### Data records
·····
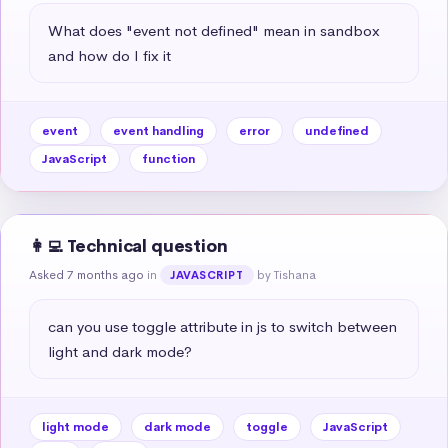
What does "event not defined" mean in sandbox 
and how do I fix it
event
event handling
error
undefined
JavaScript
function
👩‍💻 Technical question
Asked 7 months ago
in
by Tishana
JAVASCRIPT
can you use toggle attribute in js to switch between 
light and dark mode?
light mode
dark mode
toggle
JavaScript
·····
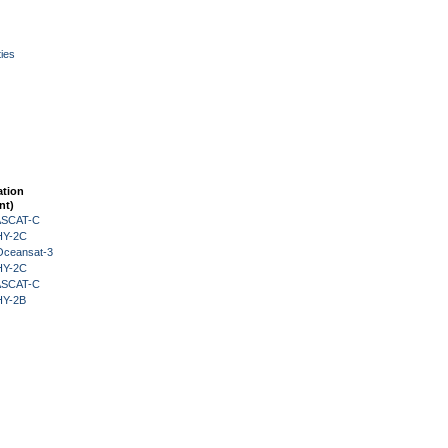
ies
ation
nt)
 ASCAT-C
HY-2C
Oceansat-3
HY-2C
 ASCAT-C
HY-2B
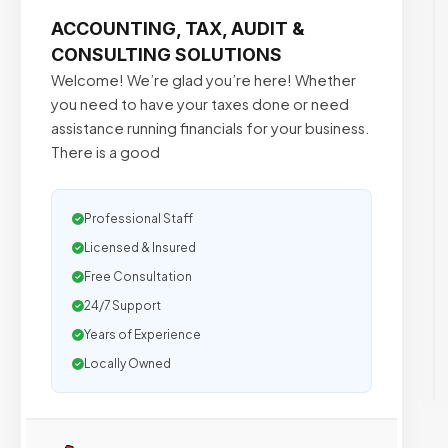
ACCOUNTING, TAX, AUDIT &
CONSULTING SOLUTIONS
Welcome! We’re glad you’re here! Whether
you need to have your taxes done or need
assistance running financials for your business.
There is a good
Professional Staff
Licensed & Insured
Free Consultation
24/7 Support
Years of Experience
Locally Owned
·····
### EXERCISE DETAILS
Reproduce, exactly as they stand in the data above, the lines from the one that holds "Welcome! We’re glad you’re here! Whether" to the one that holds "Locally Owned", inclusive.

### EXERCISE RESULT
Welcome! We’re glad you’re here! Whether
you need to have your taxes done or need
assistance running financials for your business.
There is a good
Professional Staff
Licensed & Insured
Free Consultation
24/7 Support
Years of Experience
Locally Owned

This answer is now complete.